Jazz interview with jazz guitarist Bruce Arnold. An interview by email in writing.
JazzBluesNews.Space: – First let’s start with where you grew up, and what got you interested in music?
Bruce Arnold: – I first got interested in playing the guitar when I heard the Beatles play on the Ed Sullivan show. I also had a cousin by the name of Dave Wood who was a couple of years older than me, and was also playing the guitar. He was mostly listening to early acoustic blues recordings of musicians like Washboard Sam and Howling Wolf. So he introduced these artists to me, which made me gravitate towards learning the blues and studying not only the early acoustic players but also electric blues players like Johnny Winters, Kim Simmons of Savoy Brown, and many others. In high school I was placed in the “Talented Students” program at Washington High School in my home town, Sioux Falls South Dakota. They had employed a jazz trombone player by the name of Gene White who turned me on to many aspects of jazz. This along with hearing some of the great local musicians in Sioux Falls –such as guitarist Mike Miller and drummer Mark Cranney and many others– made me decide to pursue music as a career.

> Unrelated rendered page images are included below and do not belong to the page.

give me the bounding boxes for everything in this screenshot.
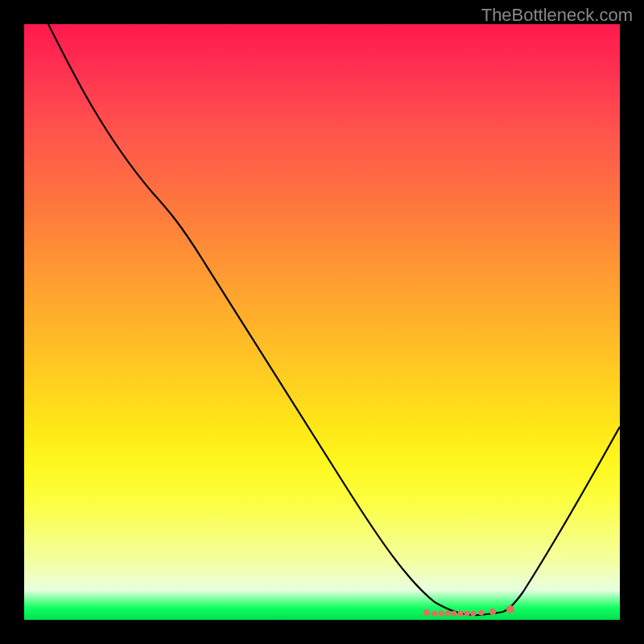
curve-path — [48, 24, 620, 615]
data-marker — [479, 610, 485, 616]
data-marker — [489, 609, 496, 615]
data-marker — [452, 611, 457, 617]
plot-area — [24, 24, 620, 620]
data-marker — [432, 611, 438, 617]
data-marker — [464, 611, 470, 617]
chart-svg — [24, 24, 620, 620]
data-marker — [471, 611, 477, 617]
data-marker — [506, 605, 514, 613]
data-marker — [423, 609, 430, 616]
data-marker — [445, 611, 451, 617]
watermark-text: TheBottleneck.com — [481, 5, 633, 26]
data-marker — [439, 611, 444, 617]
data-marker — [458, 611, 464, 617]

JBN.S: – What got you interested in picking up the guitar?
BA: – My mother started me with music lessons on the accordion when I was in first grade. But then I heard the Beatles I was eight years old, and I quickly lost interest in the accordion and wanted a guitar. This was true for me and for many of my friends. We used to take tennis rackets, brooms and turn trash cans over to make drums so we could pretend to be the Beatles. After ruining many tennis rackets, brooms and trash cans my mother traded the accordion in, and bought me a guitar.

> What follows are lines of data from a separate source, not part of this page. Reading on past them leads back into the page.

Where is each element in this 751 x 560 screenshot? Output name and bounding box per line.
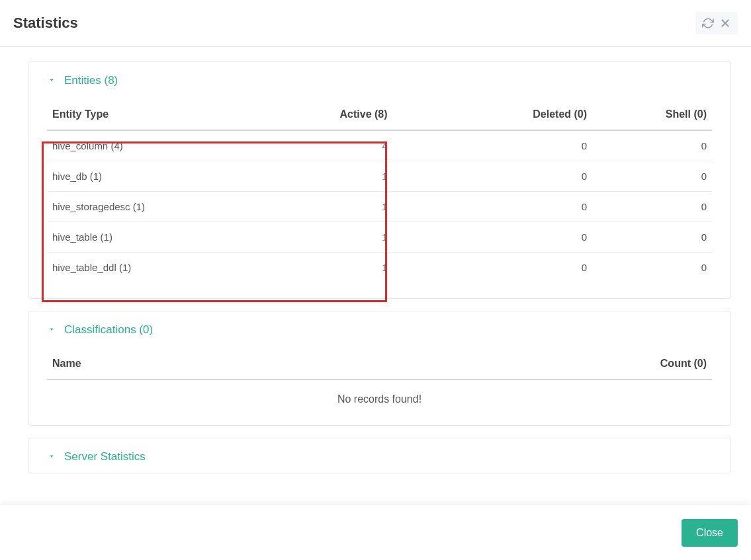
server-statistics-panel: Server Statistics: [28, 438, 731, 473]
cell-shell: 0: [592, 192, 712, 222]
cell-shell: 0: [592, 253, 712, 283]
col-entity-type-header: Entity Type: [47, 97, 300, 130]
modal-footer: Close: [0, 505, 751, 560]
no-records-message: No records found!: [47, 380, 712, 409]
col-count-header: Count (0): [579, 346, 712, 380]
col-active-header: Active (8): [300, 97, 393, 130]
modal-header: Statistics: [0, 0, 751, 47]
classifications-panel-header[interactable]: Classifications (0): [28, 311, 730, 346]
entities-panel: Entities (8) Entity Type Active (8) Dele…: [28, 61, 731, 299]
cell-shell: 0: [592, 161, 712, 192]
classifications-panel-title: Classifications (0): [64, 323, 153, 337]
col-deleted-header: Deleted (0): [393, 97, 593, 130]
table-row: hive_table_ddl (1) 1 0 0: [47, 253, 712, 283]
cell-active-link[interactable]: 1: [382, 171, 387, 182]
modal-body[interactable]: Entities (8) Entity Type Active (8) Dele…: [0, 47, 751, 505]
close-icon[interactable]: [718, 16, 732, 30]
modal-title: Statistics: [13, 15, 78, 32]
table-row: hive_storagedesc (1) 1 0 0: [47, 192, 712, 222]
cell-entity-type: hive_table_ddl (1): [47, 253, 300, 283]
cell-entity-type: hive_column (4): [47, 130, 300, 161]
cell-deleted: 0: [393, 253, 593, 283]
classifications-panel: Classifications (0) Name Count (0) No re…: [28, 311, 731, 426]
entities-panel-header[interactable]: Entities (8): [28, 62, 730, 97]
table-row: hive_table (1) 1 0 0: [47, 222, 712, 253]
cell-shell: 0: [592, 130, 712, 161]
cell-deleted: 0: [393, 161, 593, 192]
cell-active-link[interactable]: 1: [382, 201, 387, 212]
table-row: hive_db (1) 1 0 0: [47, 161, 712, 192]
entities-table-header-row: Entity Type Active (8) Deleted (0) Shell…: [47, 97, 712, 130]
chevron-down-icon: [47, 452, 58, 462]
cell-entity-type: hive_db (1): [47, 161, 300, 192]
cell-active-link[interactable]: 1: [382, 231, 387, 243]
cell-entity-type: hive_table (1): [47, 222, 300, 253]
refresh-icon[interactable]: [701, 16, 715, 30]
cell-shell: 0: [592, 222, 712, 253]
statistics-modal: Statistics: [0, 0, 751, 560]
col-name-header: Name: [47, 346, 579, 380]
chevron-down-icon: [47, 75, 58, 86]
cell-deleted: 0: [393, 192, 593, 222]
cell-deleted: 0: [393, 222, 593, 253]
col-shell-header: Shell (0): [592, 97, 712, 130]
cell-active-link[interactable]: 1: [382, 262, 387, 273]
table-row: hive_column (4) 4 0 0: [47, 130, 712, 161]
chevron-down-icon: [47, 325, 58, 335]
entities-panel-title: Entities (8): [64, 74, 118, 87]
entities-panel-body: Entity Type Active (8) Deleted (0) Shell…: [28, 97, 730, 298]
classifications-table: Name Count (0): [47, 346, 712, 380]
cell-entity-type: hive_storagedesc (1): [47, 192, 300, 222]
cell-active-link[interactable]: 4: [382, 140, 387, 151]
header-actions: [695, 12, 738, 34]
classifications-panel-body: Name Count (0) No records found!: [28, 346, 730, 425]
server-statistics-panel-title: Server Statistics: [64, 450, 146, 463]
server-statistics-panel-header[interactable]: Server Statistics: [28, 438, 730, 473]
entities-table: Entity Type Active (8) Deleted (0) Shell…: [47, 97, 712, 282]
close-button[interactable]: Close: [682, 519, 738, 547]
cell-deleted: 0: [393, 130, 593, 161]
classifications-table-header-row: Name Count (0): [47, 346, 712, 380]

JBN.S: – What teacher or teachers helped you progress to the level of playing you have today? What made you choose the guitar?
BA: – It was very hard to find a guitar teacher in Sioux Falls South Dakota in the 60s, so I mostly learned from playing along with records and occasionally other guitar players would show me things. Unfortunately back in the 60s there was no Internet and very few books that were available to learn music. One book that I did get was “Johnny Smith’s Approach to the Guitar” which taught me many chord voicings that have been very useful throughout my career. I also come from a very poor family so even if there were teachers available, my parents really couldn’t afford to pay for lessons. But they very special in that they encouraged me – never ever stood on my way about playing the guitar, and throughout the beginning of my career their support is what allowed me to continue my music studies. When I moved to Boston I attended Berklee College of Music and also studied with Charlie Banacos, Jerry Bergonzi and Mick Goodrick. These master teachers totally transformed my understanding of music for which I will always be grateful.
JBN.S: – How did your sound evolve over time? What did you do to find and develop your sound?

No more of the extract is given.